Data shown section start

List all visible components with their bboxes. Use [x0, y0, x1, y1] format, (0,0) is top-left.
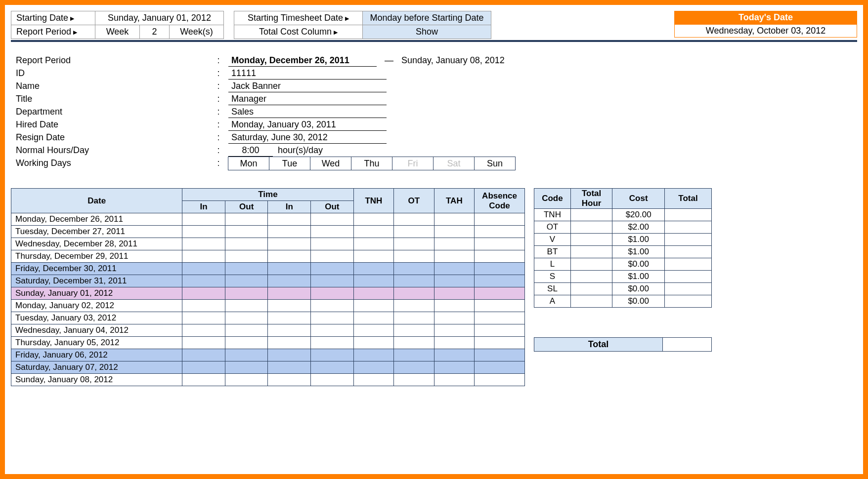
cell[interactable] — [268, 374, 311, 386]
cell[interactable] — [434, 250, 474, 263]
cell[interactable] — [353, 213, 393, 226]
cell[interactable] — [394, 349, 434, 361]
cell[interactable] — [475, 213, 525, 226]
cell[interactable] — [225, 349, 268, 361]
cell[interactable] — [394, 361, 434, 374]
val-hired[interactable]: Monday, January 03, 2011 — [228, 118, 387, 131]
cell[interactable] — [394, 324, 434, 337]
cell[interactable] — [268, 312, 311, 324]
cell[interactable] — [475, 250, 525, 263]
cell[interactable] — [394, 300, 434, 312]
cell[interactable] — [434, 287, 474, 300]
cell[interactable] — [182, 263, 225, 275]
cost-hour[interactable] — [570, 221, 612, 234]
val-title[interactable]: Manager — [228, 92, 387, 105]
starting-date-value[interactable]: Sunday, January 01, 2012 — [95, 11, 224, 25]
cell[interactable] — [353, 300, 393, 312]
cost-hour[interactable] — [570, 246, 612, 258]
cell[interactable] — [353, 238, 393, 250]
report-period-unit[interactable]: Week — [95, 25, 140, 39]
cell[interactable] — [311, 312, 354, 324]
cell[interactable] — [394, 287, 434, 300]
cell[interactable] — [268, 263, 311, 275]
day-mon[interactable]: Mon — [228, 157, 269, 170]
day-sat[interactable]: Sat — [433, 157, 475, 170]
cell[interactable] — [268, 300, 311, 312]
cell[interactable] — [475, 312, 525, 324]
cell[interactable] — [353, 275, 393, 287]
cell[interactable] — [434, 238, 474, 250]
cell[interactable] — [475, 337, 525, 349]
cell[interactable] — [225, 275, 268, 287]
cell[interactable] — [353, 250, 393, 263]
cell[interactable] — [311, 337, 354, 349]
cell[interactable] — [225, 226, 268, 238]
cell[interactable] — [268, 275, 311, 287]
cell[interactable] — [182, 275, 225, 287]
total-cost-col-value[interactable]: Show — [363, 25, 491, 39]
cell[interactable] — [182, 374, 225, 386]
cell[interactable] — [268, 324, 311, 337]
cell[interactable] — [434, 374, 474, 386]
cell[interactable] — [394, 238, 434, 250]
cell[interactable] — [353, 337, 393, 349]
cell[interactable] — [353, 287, 393, 300]
cell[interactable] — [182, 349, 225, 361]
cell[interactable] — [311, 361, 354, 374]
cost-hour[interactable] — [570, 283, 612, 295]
period-start[interactable]: Monday, December 26, 2011 — [228, 54, 377, 67]
cell[interactable] — [394, 275, 434, 287]
val-hours[interactable]: 8:00 — [228, 144, 273, 157]
cell[interactable] — [394, 213, 434, 226]
cell[interactable] — [182, 238, 225, 250]
cell[interactable] — [353, 324, 393, 337]
cell[interactable] — [225, 312, 268, 324]
day-sun[interactable]: Sun — [474, 157, 516, 170]
cell[interactable] — [225, 250, 268, 263]
cell[interactable] — [434, 361, 474, 374]
val-dept[interactable]: Sales — [228, 105, 387, 118]
cell[interactable] — [311, 213, 354, 226]
cell[interactable] — [353, 263, 393, 275]
cell[interactable] — [353, 312, 393, 324]
cell[interactable] — [225, 374, 268, 386]
cell[interactable] — [268, 213, 311, 226]
cell[interactable] — [182, 226, 225, 238]
cell[interactable] — [225, 337, 268, 349]
cell[interactable] — [434, 337, 474, 349]
cell[interactable] — [394, 312, 434, 324]
day-fri[interactable]: Fri — [392, 157, 434, 170]
cell[interactable] — [475, 349, 525, 361]
cell[interactable] — [182, 337, 225, 349]
cell[interactable] — [225, 361, 268, 374]
cell[interactable] — [394, 263, 434, 275]
val-id[interactable]: 11111 — [228, 67, 387, 80]
cell[interactable] — [353, 226, 393, 238]
cell[interactable] — [475, 324, 525, 337]
cell[interactable] — [268, 238, 311, 250]
cell[interactable] — [268, 361, 311, 374]
cell[interactable] — [311, 275, 354, 287]
cell[interactable] — [434, 213, 474, 226]
cell[interactable] — [475, 238, 525, 250]
cell[interactable] — [182, 213, 225, 226]
cell[interactable] — [475, 287, 525, 300]
cell[interactable] — [311, 300, 354, 312]
cell[interactable] — [394, 337, 434, 349]
day-wed[interactable]: Wed — [310, 157, 351, 170]
cost-hour[interactable] — [570, 295, 612, 308]
cell[interactable] — [475, 275, 525, 287]
cell[interactable] — [353, 349, 393, 361]
cell[interactable] — [475, 361, 525, 374]
cell[interactable] — [353, 374, 393, 386]
report-period-num[interactable]: 2 — [140, 25, 170, 39]
cell[interactable] — [182, 312, 225, 324]
cell[interactable] — [394, 250, 434, 263]
cell[interactable] — [394, 226, 434, 238]
cell[interactable] — [225, 263, 268, 275]
cell[interactable] — [182, 287, 225, 300]
cell[interactable] — [182, 250, 225, 263]
val-name[interactable]: Jack Banner — [228, 80, 387, 92]
cell[interactable] — [225, 238, 268, 250]
cell[interactable] — [268, 337, 311, 349]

Data shown section end

__Required work__
What is needed is each line from the records with the word "cost" in it.

__Result__
cost-hour[interactable] — [570, 221, 612, 234]
cost-hour[interactable] — [570, 246, 612, 258]
total-cost-col-value[interactable]: Show — [363, 25, 491, 39]
cost-hour[interactable] — [570, 283, 612, 295]
cost-hour[interactable] — [570, 295, 612, 308]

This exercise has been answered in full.